**Exercise goal**
Look below for the line that has "Palencia como nuevo". Set down the lines from there through the line that has "udržuje pelech čistý a", exactly as written.

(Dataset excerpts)
*-*-*
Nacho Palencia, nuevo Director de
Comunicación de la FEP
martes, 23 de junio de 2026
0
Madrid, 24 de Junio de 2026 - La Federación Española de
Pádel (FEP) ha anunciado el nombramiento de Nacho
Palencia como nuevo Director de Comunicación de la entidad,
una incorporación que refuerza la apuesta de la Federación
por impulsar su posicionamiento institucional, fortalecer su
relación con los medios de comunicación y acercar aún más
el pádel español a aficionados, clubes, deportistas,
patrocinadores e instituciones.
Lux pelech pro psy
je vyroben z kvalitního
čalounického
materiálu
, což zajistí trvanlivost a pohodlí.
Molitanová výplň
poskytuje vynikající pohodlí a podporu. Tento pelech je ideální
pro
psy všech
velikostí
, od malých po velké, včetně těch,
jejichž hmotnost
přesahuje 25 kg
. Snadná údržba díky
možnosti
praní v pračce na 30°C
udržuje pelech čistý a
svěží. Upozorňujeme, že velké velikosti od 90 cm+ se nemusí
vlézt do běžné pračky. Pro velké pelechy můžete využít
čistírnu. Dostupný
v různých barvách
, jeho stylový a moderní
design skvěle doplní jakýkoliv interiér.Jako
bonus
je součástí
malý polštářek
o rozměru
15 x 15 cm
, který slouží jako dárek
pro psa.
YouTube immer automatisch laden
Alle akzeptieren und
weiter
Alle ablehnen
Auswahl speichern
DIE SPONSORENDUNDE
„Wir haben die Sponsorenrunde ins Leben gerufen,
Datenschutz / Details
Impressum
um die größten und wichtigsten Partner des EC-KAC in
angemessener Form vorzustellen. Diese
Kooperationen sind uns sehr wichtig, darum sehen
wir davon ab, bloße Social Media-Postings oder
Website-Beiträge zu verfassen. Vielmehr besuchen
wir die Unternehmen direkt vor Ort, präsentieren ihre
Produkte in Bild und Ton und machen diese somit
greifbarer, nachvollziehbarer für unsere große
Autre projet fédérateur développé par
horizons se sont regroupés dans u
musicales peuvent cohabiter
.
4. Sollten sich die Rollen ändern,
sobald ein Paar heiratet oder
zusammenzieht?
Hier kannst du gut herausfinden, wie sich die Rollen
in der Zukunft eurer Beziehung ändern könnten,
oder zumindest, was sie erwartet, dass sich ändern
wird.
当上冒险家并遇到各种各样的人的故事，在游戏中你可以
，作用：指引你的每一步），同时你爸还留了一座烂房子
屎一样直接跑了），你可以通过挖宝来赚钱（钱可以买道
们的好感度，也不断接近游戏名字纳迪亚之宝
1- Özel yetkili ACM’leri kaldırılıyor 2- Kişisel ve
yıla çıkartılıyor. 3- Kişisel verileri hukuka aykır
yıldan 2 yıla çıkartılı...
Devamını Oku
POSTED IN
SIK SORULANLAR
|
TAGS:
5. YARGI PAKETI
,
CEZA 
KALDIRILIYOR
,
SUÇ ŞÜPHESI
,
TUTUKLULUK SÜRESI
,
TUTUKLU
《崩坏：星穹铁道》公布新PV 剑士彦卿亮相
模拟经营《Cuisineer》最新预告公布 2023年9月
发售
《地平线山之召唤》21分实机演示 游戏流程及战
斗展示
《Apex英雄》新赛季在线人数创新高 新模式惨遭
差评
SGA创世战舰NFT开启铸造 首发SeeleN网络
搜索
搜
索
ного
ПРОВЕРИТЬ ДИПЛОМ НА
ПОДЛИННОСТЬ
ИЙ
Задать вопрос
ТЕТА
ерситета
*-*-*
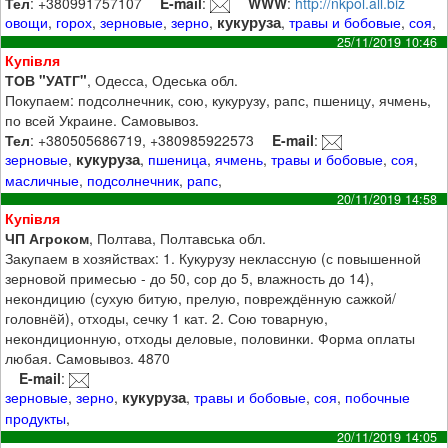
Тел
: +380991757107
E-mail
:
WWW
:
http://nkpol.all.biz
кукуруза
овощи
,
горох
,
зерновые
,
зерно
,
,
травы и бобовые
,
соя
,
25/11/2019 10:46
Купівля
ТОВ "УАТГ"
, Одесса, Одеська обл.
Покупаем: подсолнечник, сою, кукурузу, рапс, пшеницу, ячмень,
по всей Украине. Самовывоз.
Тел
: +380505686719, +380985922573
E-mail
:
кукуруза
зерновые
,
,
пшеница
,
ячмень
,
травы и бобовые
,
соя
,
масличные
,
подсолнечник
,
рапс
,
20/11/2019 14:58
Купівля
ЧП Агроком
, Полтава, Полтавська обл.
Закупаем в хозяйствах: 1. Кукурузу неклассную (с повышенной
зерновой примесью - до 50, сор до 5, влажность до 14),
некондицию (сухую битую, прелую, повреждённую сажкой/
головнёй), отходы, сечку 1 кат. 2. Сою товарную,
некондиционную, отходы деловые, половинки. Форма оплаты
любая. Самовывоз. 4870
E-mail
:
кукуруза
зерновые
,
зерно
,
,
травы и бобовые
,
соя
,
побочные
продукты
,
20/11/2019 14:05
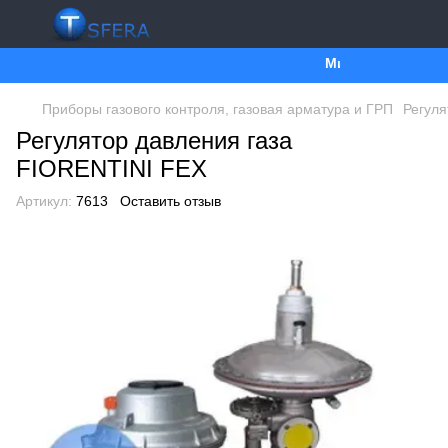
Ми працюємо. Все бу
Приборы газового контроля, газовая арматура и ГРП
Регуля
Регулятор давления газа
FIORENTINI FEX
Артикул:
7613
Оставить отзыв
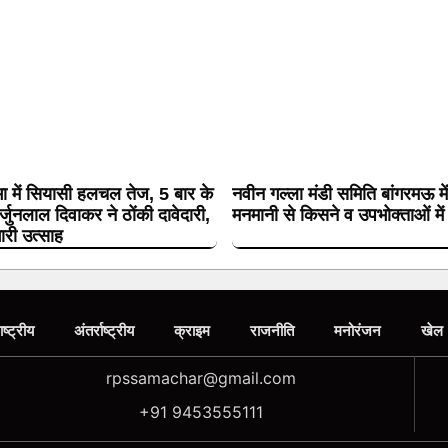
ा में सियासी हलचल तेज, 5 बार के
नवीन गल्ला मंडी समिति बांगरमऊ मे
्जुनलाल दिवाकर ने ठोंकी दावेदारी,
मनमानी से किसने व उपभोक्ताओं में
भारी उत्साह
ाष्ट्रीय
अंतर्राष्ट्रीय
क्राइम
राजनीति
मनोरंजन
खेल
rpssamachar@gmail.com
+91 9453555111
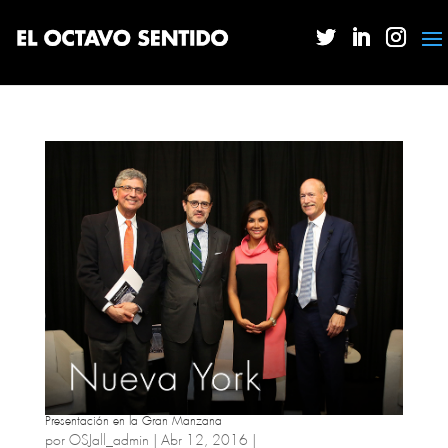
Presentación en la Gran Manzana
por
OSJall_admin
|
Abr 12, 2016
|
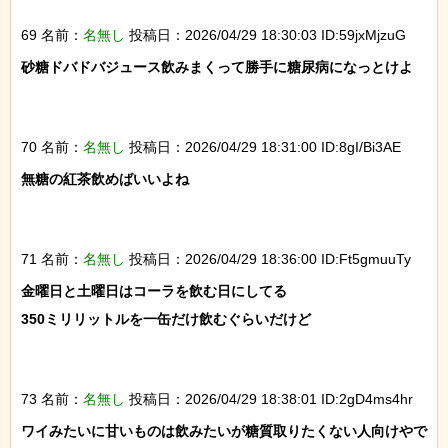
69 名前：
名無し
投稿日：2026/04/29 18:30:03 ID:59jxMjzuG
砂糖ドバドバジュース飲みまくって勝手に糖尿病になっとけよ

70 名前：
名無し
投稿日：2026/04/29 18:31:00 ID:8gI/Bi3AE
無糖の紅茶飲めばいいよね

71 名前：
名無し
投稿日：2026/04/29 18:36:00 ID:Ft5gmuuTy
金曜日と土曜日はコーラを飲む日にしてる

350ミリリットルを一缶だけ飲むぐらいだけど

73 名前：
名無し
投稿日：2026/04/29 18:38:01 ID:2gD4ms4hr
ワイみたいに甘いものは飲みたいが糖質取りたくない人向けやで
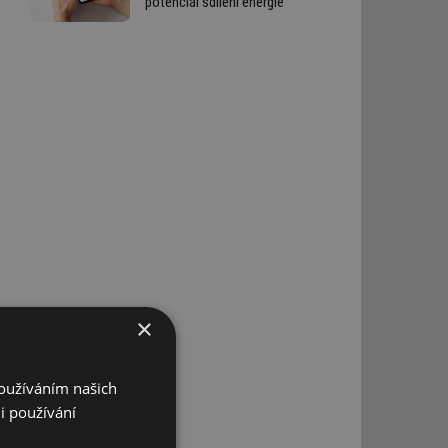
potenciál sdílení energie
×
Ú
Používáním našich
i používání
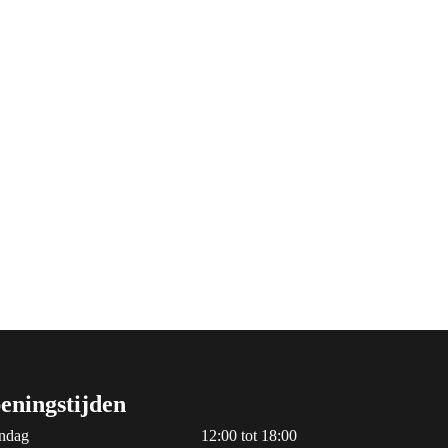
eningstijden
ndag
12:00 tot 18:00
*-*-*
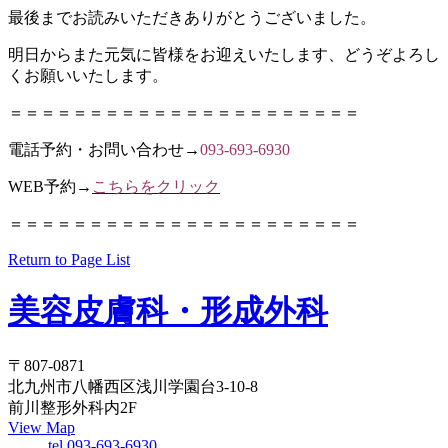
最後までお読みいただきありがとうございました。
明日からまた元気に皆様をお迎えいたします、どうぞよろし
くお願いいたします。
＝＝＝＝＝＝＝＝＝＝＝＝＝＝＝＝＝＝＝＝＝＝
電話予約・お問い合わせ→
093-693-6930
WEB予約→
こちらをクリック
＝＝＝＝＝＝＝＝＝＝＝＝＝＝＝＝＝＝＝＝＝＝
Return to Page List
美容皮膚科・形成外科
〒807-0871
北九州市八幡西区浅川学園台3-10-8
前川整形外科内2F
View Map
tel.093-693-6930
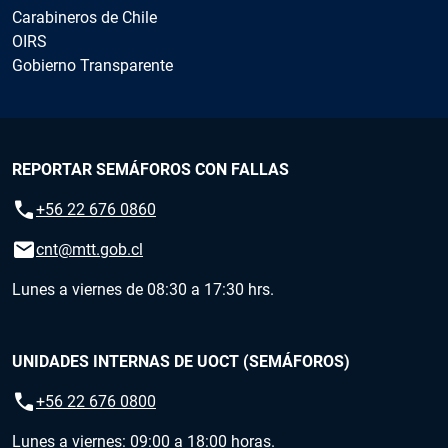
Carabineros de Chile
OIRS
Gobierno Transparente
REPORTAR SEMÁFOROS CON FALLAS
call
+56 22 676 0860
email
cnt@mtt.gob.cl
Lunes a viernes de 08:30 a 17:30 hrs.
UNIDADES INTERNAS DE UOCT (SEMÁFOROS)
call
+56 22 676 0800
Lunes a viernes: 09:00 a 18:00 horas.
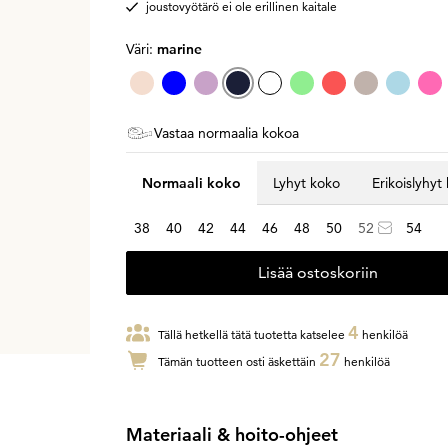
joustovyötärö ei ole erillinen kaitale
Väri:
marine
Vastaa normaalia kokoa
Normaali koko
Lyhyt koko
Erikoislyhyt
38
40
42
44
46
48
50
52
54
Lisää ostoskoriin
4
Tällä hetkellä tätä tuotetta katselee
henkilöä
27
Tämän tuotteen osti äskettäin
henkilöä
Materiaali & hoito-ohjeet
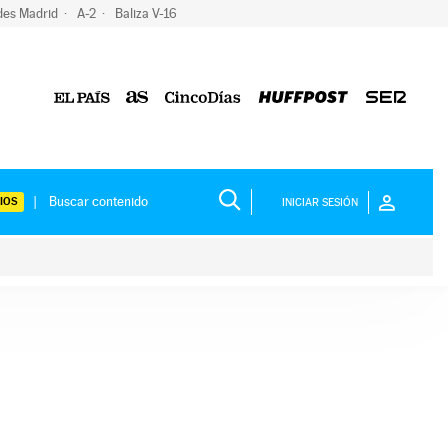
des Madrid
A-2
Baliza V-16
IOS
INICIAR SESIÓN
*-*-*
**Expected output**
Palencia como nuevo Director de Comunicación de la entidad,
una incorporación que refuerza la apuesta de la Federación
por impulsar su posicionamiento institucional, fortalecer su
relación con los medios de comunicación y acercar aún más
el pádel español a aficionados, clubes, deportistas,
patrocinadores e instituciones.
Lux pelech pro psy
je vyroben z kvalitního
čalounického
materiálu
, což zajistí trvanlivost a pohodlí.
Molitanová výplň
poskytuje vynikající pohodlí a podporu. Tento pelech je ideální
pro
psy všech
velikostí
, od malých po velké, včetně těch,
jejichž hmotnost
přesahuje 25 kg
. Snadná údržba díky
možnosti
praní v pračce na 30°C
udržuje pelech čistý a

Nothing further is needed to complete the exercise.